Chancellor Wiley, listen up, because the constitution is being threatened on your campus. Wisconsin's latest speech code, the "Think. Respect." program, has justifiably drawn the ire of First Amendment libertarians, who take issue with the program's means of achieving a "Bias-Free Campus."
At the outset, the University of Wisconsin's attempt to stop discrimination on campus is admirable. But the witch-hunt they are utilizing is a dangerous, ineffective ploy that will undoubtedly yield results opposite of its stated goal.
For those unaware of this program, UW has proposed, in response to the harassment in Ogg Hall and Wisconsin's fading reputation for diversity, a program called "Think. Respect."
The program calls for university students to search for forms of discrimination and harassment on campus, and when present, to download a "bias incident report form" to be submitted to the Student Advocacy and Judicial Affairs unit of the Dean of Students for a potential investigation. Implicit in this reporting scheme is that students who harass will be punished or reprimanded in some way.

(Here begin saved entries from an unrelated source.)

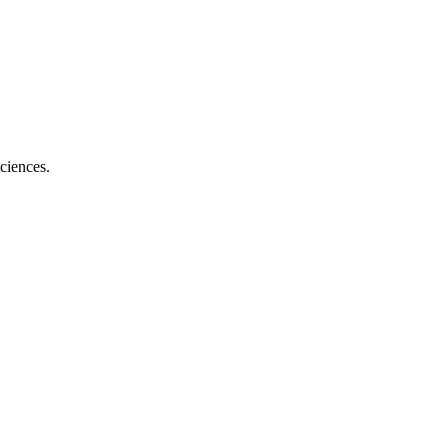
ciences.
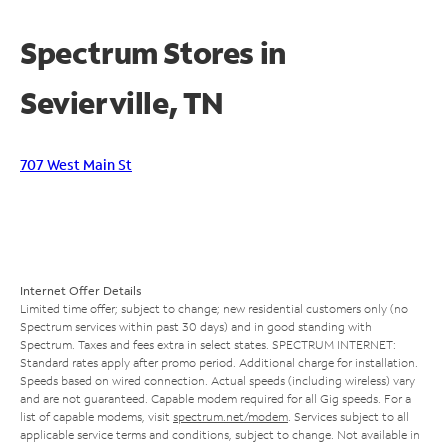
Spectrum Stores in
Sevierville, TN
707 West Main St
Internet Offer Details
Limited time offer; subject to change; new residential customers only (no
Spectrum services within past 30 days) and in good standing with
Spectrum. Taxes and fees extra in select states. SPECTRUM INTERNET:
Standard rates apply after promo period. Additional charge for installation.
Speeds based on wired connection. Actual speeds (including wireless) vary
and are not guaranteed. Capable modem required for all Gig speeds. For a
list of capable modems, visit
spectrum.net/modem
. Services subject to all
applicable service terms and conditions, subject to change. Not available in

However, major legal problems exist for the program, if implemented. The university has only outlined a few categories that constitute harassment, and they are the usual suspects of "race, sex, sexual orientation," and a variety of other new categories. The university leaves no open door for the possibility that harassment may occur outside of these categories.

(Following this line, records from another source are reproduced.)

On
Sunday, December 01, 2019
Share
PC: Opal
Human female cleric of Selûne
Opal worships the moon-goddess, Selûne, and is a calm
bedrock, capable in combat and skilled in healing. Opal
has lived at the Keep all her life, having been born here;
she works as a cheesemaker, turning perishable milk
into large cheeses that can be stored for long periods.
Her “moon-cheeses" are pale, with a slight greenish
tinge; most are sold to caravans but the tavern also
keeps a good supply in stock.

If the mission of this program is to move toward the aforementioned bias-free campus, then the university is already off to a shaky start.

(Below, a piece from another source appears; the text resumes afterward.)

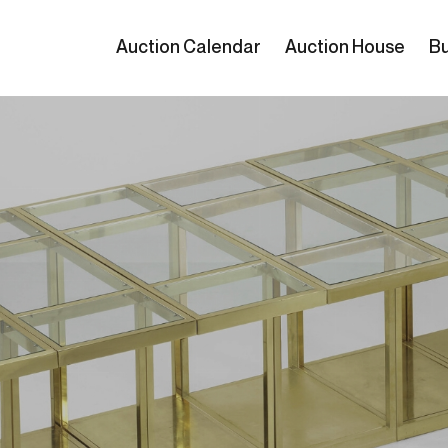
Auction Calendar
Auction House
Bu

Whether we like it or not, the United States Supreme Court has ruled, on numerous occasions, that bigots, even as extreme as the Ku Klux Klan, have First Amendment rights of expression, despite their vile message.
The court has even gone as far as ruling that limiting a harassment policy, such as the one the university is imposing, to categories of race, ethnicity and so on would be a violation of First Amendment protections, even if their form of expression was not legal in the first place.
That's right, even if a policy stops the most horrendous kinds of harassment, if the policy also states certain kinds of harassment are okay and others are not, it is unconstitutional.
And that is exactly what the university is doing. They are implicitly stating that certain kinds of harassment, or those that do not fit into the prescribed categories, are more OK than others. This may be a crazy take on this issue, but certain kinds of harassment do not deserve more protection than others because harassment is equally wrong regardless of on what it is based.
Ironically enough, the university's protection of students against bias includes political affiliation, in which case the university has undoubtedly violated their own goal for this policy. When bigoted views are considered to be political, the university is creating an environment in which those students who hold those views cannot feel welcome on campus.
Certainly this isn't achieving the bias-free campus that it's supposedly promoting, and what's worse is that it is inconsistent with the purpose of a university. The goal of a university isn't to brainwash, but to educate and innovate, and that's precisely where this program falls short.
While I grant that the university's program takes some positive steps toward reducing discrimination by pushing for students to create a culture of diversity and acceptance, the university violates this goal by punishing students who have different viewpoints rather than confronting these misguided notions.
Rather than continuing to debunk institutionalized forms of discrimination, UW is taking the easy way out, playing the role of judge and jury by punishing students, and this result doesn't necessarily translate into any real attitudinal change.
UW can expect students to watch their words, not out of actual concern for minorities on campus, but out of concern for its campus record. Call me crazy, but that doesn't seem to accomplish the goal of making the campus more sensitive to anything except its personal interest.
Wisconsin doesn't need another speech code that punishes people for views that almost all of us find disagreeable, especially in light of its unyielding support of the First Amendment rights of some of our controversial professors, namely Kevin Barrett.
There are better, more positive ways of dealing with discrimination. Encouraging students to explore other cultures or to take workshops on discrimination is a fantastic method of accomplishing the goal of a bias-free campus.
But turning the few UW students who hold these controversial views into second-class citizens, in the name of diversity, is hardly positive. The University of Wisconsin either takes the stand that all speech is equal, or else it is the one who is biased.
Robert Phansalkar ([email protected]) is a senior majoring in languages and cultures of Asia and political science.